I have taken two long walks in my life and both of them were very short.
The first walk was from my front door to my car, which was sitting in the driveway. It was December 1997, and I was returning to work after maternity leave. Juliette was just five weeks old.
The second walk was 14 months later. My first husband of nearly 8 years told me one day after he ran to the store to buy Stove Top Stuffing that he was leaving. If you must know, he was wearing a yellow oxford. And, he was exiting the marriage just as I was hoping for another baby.
During those first few difficult days, I went to stay with someone, an experience that was so unbearable it reminded me how lucky I was to have my own home. So, after four days, I returned to my house, empty of matrimony and vacant of the sanctuary a husband provides.

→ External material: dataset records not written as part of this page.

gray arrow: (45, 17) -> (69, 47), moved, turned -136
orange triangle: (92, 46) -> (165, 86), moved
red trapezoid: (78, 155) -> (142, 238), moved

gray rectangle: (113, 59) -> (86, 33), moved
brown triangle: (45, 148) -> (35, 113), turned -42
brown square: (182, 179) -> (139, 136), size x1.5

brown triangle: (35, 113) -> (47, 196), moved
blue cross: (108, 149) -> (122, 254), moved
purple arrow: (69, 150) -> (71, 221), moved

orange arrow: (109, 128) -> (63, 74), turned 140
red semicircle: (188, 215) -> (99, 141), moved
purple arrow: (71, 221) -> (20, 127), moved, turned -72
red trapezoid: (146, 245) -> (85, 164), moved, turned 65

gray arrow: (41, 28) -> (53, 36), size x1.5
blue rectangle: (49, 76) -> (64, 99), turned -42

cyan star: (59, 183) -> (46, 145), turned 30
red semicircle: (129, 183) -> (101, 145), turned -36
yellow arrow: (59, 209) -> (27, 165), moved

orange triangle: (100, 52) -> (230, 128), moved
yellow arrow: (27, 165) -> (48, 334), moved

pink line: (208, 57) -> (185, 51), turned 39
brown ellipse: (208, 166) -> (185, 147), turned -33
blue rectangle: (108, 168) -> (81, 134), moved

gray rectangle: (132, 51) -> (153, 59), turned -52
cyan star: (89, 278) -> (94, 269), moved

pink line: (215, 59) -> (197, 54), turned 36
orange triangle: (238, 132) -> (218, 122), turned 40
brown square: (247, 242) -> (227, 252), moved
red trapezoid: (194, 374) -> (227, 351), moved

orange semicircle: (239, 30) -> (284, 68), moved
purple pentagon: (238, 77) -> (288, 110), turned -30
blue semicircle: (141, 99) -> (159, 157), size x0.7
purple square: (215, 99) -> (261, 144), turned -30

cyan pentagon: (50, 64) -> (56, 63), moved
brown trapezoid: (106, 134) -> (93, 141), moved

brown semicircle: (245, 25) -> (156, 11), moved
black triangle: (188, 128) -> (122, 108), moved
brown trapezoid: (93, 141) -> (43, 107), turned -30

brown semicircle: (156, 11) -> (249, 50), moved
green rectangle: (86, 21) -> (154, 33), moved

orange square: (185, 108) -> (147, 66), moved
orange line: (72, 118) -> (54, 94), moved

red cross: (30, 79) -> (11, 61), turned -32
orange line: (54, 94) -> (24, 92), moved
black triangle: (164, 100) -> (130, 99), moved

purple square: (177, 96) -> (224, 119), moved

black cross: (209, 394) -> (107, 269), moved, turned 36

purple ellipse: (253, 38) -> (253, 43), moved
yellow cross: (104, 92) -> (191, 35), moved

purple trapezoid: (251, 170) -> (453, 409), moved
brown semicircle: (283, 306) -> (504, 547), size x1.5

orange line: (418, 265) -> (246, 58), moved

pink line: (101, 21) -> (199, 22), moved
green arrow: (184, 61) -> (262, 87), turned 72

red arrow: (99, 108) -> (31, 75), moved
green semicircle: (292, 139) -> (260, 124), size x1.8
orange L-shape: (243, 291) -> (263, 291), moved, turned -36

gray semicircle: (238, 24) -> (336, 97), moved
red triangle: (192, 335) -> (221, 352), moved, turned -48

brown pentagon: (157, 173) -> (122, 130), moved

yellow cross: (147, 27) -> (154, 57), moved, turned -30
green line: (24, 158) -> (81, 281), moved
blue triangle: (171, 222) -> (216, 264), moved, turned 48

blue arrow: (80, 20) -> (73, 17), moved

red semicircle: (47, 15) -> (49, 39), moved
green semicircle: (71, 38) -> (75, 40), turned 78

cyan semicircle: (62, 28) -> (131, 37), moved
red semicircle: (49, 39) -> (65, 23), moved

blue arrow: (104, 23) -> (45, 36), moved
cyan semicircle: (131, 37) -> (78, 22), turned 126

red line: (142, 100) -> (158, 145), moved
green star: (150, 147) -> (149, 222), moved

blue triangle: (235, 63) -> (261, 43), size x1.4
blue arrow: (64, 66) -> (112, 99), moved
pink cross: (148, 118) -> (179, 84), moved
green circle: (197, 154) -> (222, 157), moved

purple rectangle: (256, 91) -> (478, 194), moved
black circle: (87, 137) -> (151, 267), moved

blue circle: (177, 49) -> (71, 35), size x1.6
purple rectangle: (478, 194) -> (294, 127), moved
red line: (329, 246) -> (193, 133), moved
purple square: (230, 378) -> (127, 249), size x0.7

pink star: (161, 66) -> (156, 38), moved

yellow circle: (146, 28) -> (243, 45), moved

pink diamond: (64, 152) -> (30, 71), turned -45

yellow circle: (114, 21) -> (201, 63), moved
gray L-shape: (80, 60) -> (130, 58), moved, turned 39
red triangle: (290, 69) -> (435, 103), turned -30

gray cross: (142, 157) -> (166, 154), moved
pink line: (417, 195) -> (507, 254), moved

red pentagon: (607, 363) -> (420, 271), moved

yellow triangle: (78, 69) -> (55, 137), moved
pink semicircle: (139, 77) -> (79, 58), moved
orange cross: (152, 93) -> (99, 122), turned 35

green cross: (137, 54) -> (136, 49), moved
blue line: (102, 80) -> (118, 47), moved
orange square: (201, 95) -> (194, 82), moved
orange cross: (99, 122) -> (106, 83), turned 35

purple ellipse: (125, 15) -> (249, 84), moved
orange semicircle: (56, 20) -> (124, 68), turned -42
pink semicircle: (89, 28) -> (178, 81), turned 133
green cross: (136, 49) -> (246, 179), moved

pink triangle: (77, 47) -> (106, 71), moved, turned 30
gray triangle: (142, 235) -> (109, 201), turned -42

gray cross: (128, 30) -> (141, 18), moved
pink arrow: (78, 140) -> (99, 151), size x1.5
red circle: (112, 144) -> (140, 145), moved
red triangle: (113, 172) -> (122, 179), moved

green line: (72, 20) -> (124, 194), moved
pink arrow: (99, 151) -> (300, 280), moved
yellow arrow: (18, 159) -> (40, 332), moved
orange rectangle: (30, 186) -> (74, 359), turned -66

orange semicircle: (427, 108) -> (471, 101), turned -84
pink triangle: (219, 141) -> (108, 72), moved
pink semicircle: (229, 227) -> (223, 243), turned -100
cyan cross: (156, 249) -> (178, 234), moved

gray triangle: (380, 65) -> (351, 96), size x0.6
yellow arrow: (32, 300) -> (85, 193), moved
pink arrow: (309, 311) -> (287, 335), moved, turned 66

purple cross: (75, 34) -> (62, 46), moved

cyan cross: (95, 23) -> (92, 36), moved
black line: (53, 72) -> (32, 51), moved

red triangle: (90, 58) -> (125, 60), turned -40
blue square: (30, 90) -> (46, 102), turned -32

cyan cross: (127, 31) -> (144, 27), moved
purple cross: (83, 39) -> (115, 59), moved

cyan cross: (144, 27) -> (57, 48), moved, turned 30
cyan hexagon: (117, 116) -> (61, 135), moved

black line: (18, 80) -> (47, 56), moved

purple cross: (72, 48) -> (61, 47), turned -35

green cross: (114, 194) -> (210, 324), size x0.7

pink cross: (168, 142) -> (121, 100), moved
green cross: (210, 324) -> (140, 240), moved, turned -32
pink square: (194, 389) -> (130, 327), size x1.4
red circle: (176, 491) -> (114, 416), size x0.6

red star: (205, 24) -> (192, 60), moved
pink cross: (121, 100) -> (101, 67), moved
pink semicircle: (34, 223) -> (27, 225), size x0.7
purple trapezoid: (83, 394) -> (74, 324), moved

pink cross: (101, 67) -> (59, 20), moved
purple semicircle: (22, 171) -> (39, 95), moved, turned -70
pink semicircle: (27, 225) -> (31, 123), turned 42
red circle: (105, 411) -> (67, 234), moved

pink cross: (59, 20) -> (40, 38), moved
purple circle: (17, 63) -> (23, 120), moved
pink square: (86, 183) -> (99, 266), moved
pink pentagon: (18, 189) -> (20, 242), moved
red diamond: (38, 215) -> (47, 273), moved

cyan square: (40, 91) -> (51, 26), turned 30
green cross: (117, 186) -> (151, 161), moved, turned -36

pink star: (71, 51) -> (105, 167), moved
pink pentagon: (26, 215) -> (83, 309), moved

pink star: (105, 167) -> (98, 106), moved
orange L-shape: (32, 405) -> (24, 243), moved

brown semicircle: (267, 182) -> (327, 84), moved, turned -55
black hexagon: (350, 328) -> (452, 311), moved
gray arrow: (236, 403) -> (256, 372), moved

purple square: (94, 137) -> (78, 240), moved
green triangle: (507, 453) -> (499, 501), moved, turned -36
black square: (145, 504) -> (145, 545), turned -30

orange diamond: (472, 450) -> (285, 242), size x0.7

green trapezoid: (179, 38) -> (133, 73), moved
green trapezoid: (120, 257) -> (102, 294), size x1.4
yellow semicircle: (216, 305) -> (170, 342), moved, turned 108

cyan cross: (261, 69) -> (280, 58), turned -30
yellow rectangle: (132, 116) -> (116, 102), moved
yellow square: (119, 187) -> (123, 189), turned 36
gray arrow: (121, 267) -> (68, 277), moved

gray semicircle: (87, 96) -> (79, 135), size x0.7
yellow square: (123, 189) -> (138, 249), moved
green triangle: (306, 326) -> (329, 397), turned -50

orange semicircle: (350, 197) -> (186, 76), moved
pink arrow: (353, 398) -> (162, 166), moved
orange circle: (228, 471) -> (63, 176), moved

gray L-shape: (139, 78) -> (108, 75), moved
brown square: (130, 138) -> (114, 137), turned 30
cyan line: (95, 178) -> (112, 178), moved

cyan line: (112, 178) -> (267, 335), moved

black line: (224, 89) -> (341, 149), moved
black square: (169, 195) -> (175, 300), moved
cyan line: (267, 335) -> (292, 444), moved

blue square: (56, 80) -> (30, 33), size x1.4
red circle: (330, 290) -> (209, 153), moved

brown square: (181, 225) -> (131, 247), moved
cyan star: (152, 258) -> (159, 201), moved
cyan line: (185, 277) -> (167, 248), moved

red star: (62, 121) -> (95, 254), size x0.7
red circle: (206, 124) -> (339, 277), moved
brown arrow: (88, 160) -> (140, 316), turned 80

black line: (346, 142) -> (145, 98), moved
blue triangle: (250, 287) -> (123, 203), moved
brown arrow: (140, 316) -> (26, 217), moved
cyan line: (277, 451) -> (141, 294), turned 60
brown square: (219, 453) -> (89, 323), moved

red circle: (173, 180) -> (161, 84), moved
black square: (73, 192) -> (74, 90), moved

So, the second long walk was down the hallway leading to the baby’s room; on the wall, wedding portraits and pictures of our little family now completely busted apart.
And, this is how you rebound from anything. You take the long walks you do not want to take and you keep walking and walking and walking and walking, and sometimes, you might even have to build your own silk road in order to reach a new civilization. So you build it, one paver at a time.
Chances are, someone or even a few someones will help you lay the bricks. They won’t even know they are holding the trowel, scooping up a pear of mortar and placing it on the foundation of your new life. They are being used as instruments of a loving God who is doing what He promises: working all the bad things together for your good.
This is how you rebound from anything. You get up and you start walking. And, you don’t stop.
|Eleanor Roosevelt with her daughter and granddaughter, both named Anna | 1939 | Source: Social Security Administration|
In her book, You Learn By Living: Eleven Keys For A More Fulfilling Life, Eleanor Roosevelt wrote:
You are able to say to yourself, `I lived through this horror. I can take the next thing that comes along.’
The danger lies in refusing to face the fear, in not daring to come to grips with it. If you fail anywhere along the line, it will take away your confidence. You must make yourself succeed every time. You must do the thing you think you cannot do.